AIM OF THE TASK →
Beneath this line are the data; copy exactly the part of them that opens with the line containing "Caucuses - DFL/GOP" and closes with the line containing "Joint Legislative Offices", and only that part.

Page-level text extractions
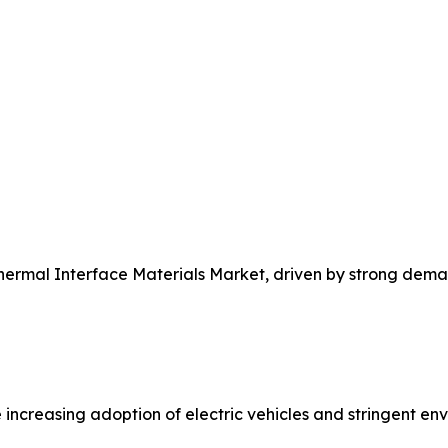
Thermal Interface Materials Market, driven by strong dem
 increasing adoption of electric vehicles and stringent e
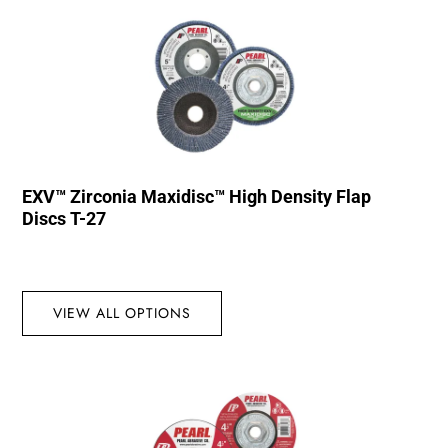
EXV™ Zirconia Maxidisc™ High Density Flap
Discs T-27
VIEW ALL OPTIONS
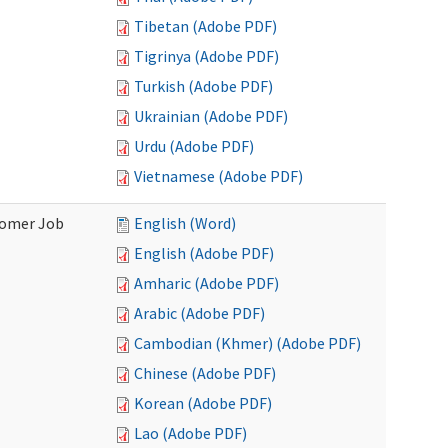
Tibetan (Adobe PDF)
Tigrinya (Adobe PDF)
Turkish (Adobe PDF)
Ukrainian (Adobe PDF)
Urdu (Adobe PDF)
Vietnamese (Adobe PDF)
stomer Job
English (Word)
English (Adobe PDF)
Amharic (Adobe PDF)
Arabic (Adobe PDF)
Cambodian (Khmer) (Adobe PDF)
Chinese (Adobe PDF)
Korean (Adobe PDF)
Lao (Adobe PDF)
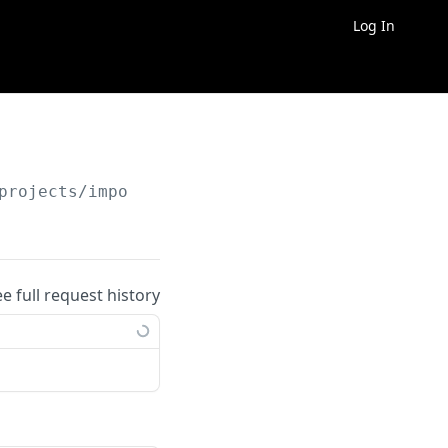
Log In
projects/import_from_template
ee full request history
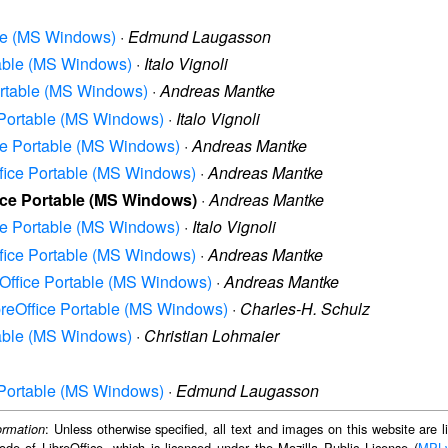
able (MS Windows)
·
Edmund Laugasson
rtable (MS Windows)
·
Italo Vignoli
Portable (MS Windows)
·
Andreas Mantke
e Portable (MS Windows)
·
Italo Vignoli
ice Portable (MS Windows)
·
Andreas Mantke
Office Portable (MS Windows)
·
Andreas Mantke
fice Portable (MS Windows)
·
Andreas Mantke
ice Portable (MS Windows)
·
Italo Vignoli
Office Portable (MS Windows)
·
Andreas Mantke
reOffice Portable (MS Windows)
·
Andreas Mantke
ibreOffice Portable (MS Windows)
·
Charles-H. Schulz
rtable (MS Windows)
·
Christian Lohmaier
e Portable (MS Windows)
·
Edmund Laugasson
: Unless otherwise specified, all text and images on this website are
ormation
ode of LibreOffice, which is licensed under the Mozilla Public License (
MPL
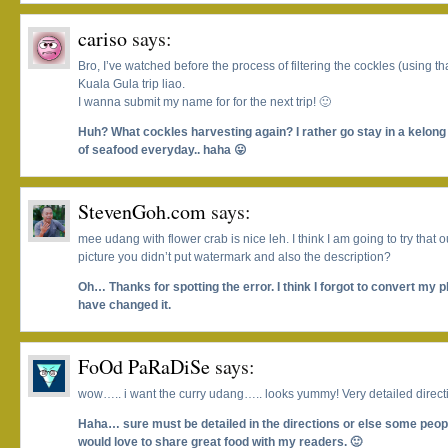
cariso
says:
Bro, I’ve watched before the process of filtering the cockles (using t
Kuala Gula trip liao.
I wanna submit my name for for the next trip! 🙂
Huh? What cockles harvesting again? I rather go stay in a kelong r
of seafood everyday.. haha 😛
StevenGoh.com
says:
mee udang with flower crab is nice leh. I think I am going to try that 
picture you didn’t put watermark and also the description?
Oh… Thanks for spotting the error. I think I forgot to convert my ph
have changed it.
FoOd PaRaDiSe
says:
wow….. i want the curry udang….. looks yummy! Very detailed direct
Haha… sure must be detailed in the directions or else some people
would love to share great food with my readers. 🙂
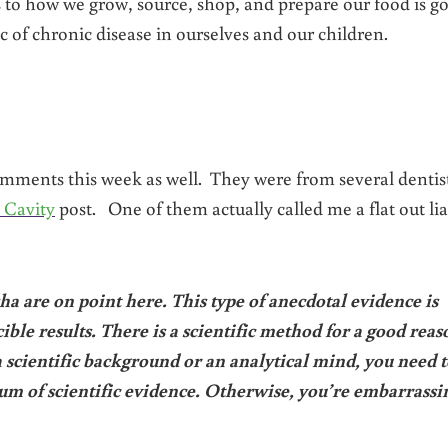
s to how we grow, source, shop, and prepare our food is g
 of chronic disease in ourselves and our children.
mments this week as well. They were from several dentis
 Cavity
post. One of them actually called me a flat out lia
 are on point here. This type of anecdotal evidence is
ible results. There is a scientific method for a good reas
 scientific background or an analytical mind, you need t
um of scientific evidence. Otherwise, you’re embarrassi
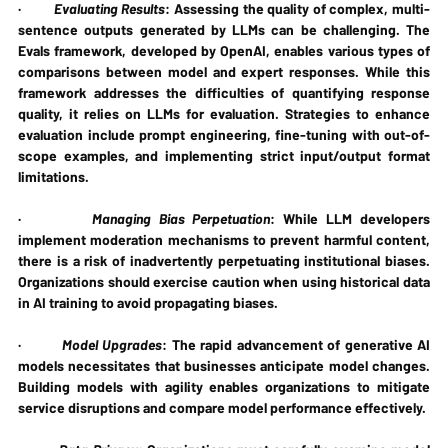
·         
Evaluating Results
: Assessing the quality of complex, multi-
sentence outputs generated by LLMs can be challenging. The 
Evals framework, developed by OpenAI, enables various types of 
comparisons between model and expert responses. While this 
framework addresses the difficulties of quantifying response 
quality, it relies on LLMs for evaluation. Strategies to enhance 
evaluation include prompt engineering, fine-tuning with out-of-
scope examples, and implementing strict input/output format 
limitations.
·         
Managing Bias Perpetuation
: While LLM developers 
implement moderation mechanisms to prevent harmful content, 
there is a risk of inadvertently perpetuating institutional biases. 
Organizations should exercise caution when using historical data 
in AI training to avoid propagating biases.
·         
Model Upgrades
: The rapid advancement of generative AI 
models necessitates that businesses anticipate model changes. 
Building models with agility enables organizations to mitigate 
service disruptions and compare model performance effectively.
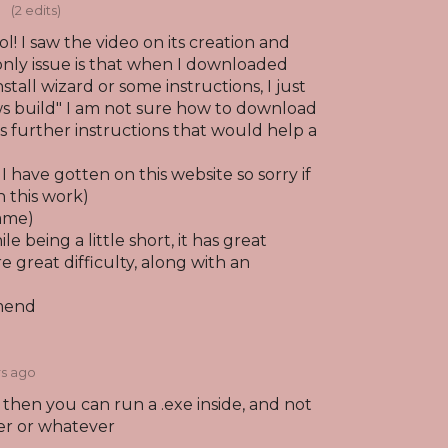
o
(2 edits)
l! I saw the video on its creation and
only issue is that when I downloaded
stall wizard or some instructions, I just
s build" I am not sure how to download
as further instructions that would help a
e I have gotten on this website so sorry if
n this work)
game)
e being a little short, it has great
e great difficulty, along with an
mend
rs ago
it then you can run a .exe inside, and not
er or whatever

--

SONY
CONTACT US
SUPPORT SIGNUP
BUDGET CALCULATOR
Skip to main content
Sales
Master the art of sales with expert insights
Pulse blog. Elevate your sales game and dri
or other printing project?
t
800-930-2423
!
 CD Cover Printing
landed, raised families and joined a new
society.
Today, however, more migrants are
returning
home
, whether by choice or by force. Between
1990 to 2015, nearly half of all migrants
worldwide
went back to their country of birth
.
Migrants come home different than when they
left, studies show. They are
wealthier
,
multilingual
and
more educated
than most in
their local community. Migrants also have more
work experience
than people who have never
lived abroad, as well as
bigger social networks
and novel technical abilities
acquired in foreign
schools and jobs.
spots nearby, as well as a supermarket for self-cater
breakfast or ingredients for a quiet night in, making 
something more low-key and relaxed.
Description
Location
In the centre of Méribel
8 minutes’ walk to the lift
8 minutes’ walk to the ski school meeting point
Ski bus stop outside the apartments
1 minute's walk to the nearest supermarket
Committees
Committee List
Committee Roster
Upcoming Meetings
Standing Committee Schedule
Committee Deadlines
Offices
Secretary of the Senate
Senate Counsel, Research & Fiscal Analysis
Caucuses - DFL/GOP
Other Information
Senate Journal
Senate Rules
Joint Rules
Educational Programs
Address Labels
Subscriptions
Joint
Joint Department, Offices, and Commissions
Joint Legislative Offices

TASK ANSWER →
Caucuses - DFL/GOP
Other Information
Senate Journal
Senate Rules
Joint Rules
Educational Programs
Address Labels
Subscriptions
Joint
Joint Department, Offices, and Commissions
Joint Legislative Offices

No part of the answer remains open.